Quel genre de difficultés rencontrez-vous avec votre petit-fils ? avec ses parents ?

J’ai longtemps porté sur lui un regard «  clinique », probablement par déformation professionnelle. Je voulais comprendre et l’absence de diagnostic reste pour moi un élément de frustration important. Quand je suis avec lui j’essaye toujours d’être le plus gentil possible, le moins traumatisant, le plus compréhensif et je cherche à l’intéresser le plus possible à ce qu’il est capable de faire en jouant, pour le faire progresser et lui montrer mon amour. Mais quand il est en crise, quand c’est impossible de lui faire entendre quoi que ce soit, là je suis dans des sentiments d’impuissance, voire de découragement assez pénibles.

Ça crée parfois des situations de tension avec ses parents quand nous ne sommes pas du même avis pour la gestion de son comportement et de sa prise en charge globale.

 

Qu’est-ce qu’il vous a appris ?

Il m’a appris qu’on pouvait être lourdement handicapé mais rester heureux, entouré de l’amour de tous ses protecteurs. Ceci est vrai surtout dans les premières années je crois où l’enfant reste peu conscient de son handicap. Plus il prend de l’âge plus il est confronté à la différence avec les autres enfants de son âge et là il me semble qu’il y a une étape à franchir. Il intègre mieux cette différence ce qui le rend plus violent, révolté par cette injustice qu’il ne comprend pas. Peut-être que ultérieurement il y aura une acceptation, un nouvel équilibre dans une structure adaptée qui le rendra plus serein.

Indirectement, il m’a appris que ses parents pouvaient garder dans cette situation pourtant extrêmement préoccupante, une vraie joie de vivre, une authentique spontanéité. Je ne suis pas sûr que, confronté à la même situation j’aurais eu la même réaction. Ma fille qui avait dû renoncer à poursuivre son activité professionnelle antérieure a aussi trouvé une nouvelle source d’investissement et d’épanouissement personnel dans le milieu du handicap qui est sûrement salutaire.

Sans vraiment me l’apprendre car j’avais déjà été confronté du fait de ma profession aux affres de l’administration française, j’ai pu mesurer l’ampleur des dégâts à tous les niveaux : sécu, MDPH, services administratifs, certains lieux de prise en charge où l’incompétence, l’incohérence et aussi l’indifférence battent tous les records imaginables. C’est hallucinant ! Et pourtant il faut savoir plier l’échine, passer sous les fourches caudines pour ne pas être blacklisté. Il y a beaucoup de progrès à faire et c’est une source d’investissement pour l’entourage de l’enfant pour, pas à pas corriger, améliorer le système. Il y a du boulot pour toute une vie !

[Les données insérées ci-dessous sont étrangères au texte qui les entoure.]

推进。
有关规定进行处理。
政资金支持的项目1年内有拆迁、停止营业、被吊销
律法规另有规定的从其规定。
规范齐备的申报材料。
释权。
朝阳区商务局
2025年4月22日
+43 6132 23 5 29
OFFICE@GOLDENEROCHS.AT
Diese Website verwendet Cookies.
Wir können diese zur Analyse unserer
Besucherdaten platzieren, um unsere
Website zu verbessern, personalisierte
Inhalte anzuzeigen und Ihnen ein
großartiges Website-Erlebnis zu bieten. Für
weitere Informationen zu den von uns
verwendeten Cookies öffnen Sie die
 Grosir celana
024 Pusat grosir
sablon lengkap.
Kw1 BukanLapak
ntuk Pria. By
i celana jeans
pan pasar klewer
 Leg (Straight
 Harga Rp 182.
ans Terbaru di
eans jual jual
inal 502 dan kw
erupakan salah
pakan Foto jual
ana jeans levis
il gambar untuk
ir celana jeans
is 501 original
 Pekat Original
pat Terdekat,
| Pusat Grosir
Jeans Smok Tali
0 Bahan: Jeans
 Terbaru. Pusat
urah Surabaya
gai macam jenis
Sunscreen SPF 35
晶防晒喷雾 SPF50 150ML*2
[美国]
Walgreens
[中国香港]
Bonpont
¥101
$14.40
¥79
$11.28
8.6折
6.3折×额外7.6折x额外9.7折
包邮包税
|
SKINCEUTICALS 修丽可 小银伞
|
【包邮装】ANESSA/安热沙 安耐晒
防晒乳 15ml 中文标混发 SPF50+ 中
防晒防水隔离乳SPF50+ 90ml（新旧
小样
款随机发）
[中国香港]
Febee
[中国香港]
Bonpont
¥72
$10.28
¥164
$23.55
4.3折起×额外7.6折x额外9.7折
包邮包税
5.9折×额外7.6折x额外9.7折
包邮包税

Je ne mets cependant pas tout le monde dans le même sac. On trouve des gens vraiment impliqués et compétents, humains, sensibles et vraiment admirables qui travaillent souvent dans l’ombre ou l’anonymat, le plus souvent en province où Emile est pris en charge pendant certaines vacances, ce qui est tout de même rassurant. Mais ce n’est pas la majorité malheureusement.

 

Aimeriez-vous trouver d’autres grands-parents d’enfants hors norme ?

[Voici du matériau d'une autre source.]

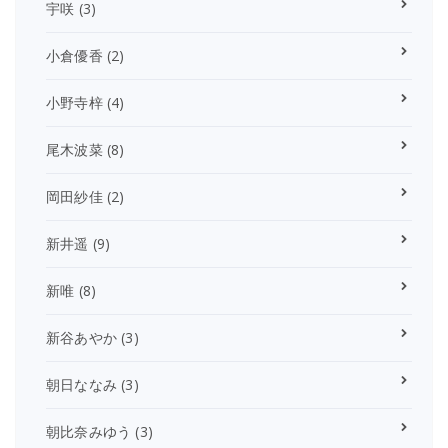
宇咲
(3)
小倉優香
(2)
小野寺梓
(4)
尾木波菜
(8)
岡田紗佳
(2)
新井遥
(9)
新唯
(8)
新谷あやか
(3)
朝日ななみ
(3)
朝比奈みゆう
(3)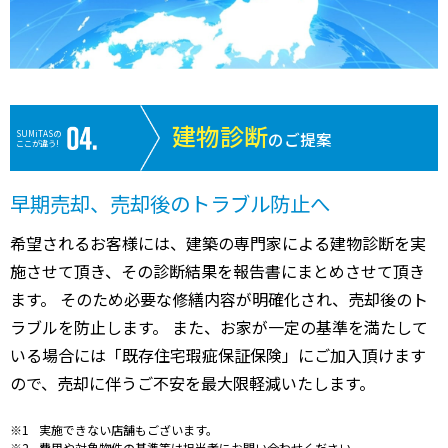
建物診断
SUMiTASの
のご提案
ここが違う!
早期売却、売却後のトラブル防止へ
希望されるお客様には、建築の専門家による建物診断を実
施させて頂き、その診断結果を報告書にまとめさせて頂き
ます。 そのため必要な修繕内容が明確化され、売却後のト
ラブルを防止します。 また、お家が一定の基準を満たして
いる場合には「既存住宅瑕疵保証保険」にご加入頂けます
ので、売却に伴うご不安を最大限軽減いたします。
実施できない店舗もございます。
費用や対象物件の基準等は担当者にお問い合わせください。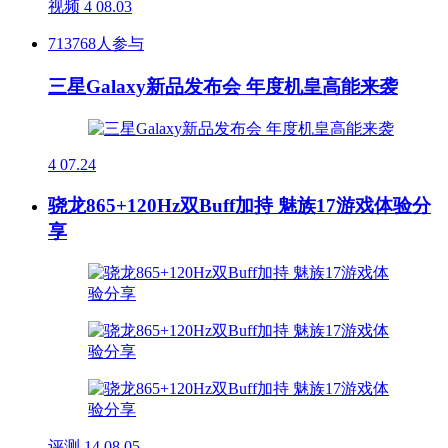
视频
4
08.03
713768人参与
三星Galaxy新品发布会 年度机皇高能来袭
4
07.24
骁龙865+120Hz双Buff加持 魅族17游戏体验分
享
评测
14
08.05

Oui, bien sûr car de la confrontation des expériences peut naître une entraide mutuelle qui est fondamentale.

 

Un conseil pour les familles ?

Tenez bon !

 

 

1 Commentaire
  • Chloé Brochard
    Posté à 22:58h, 29 mai Répondre

    Bravo papo ! C’est un beau témoignage ! Pour vivre le monde du handicap du côté des professionnels rééducateurs, c’est vrai qu’il y a des allègements à faire au niveau des administrations mais sur le terrain les intervenants sont souvent des personnes passionnées par leur métier et en forte empathie avec les personnes qu’elles accompagnent. Les situations où on voit le plus de progression chez les enfants sont évidemment celles où la famille est très présente et soutenante. « Faut pas lâcher !!! » comme on dit au Québec ! Chloé B.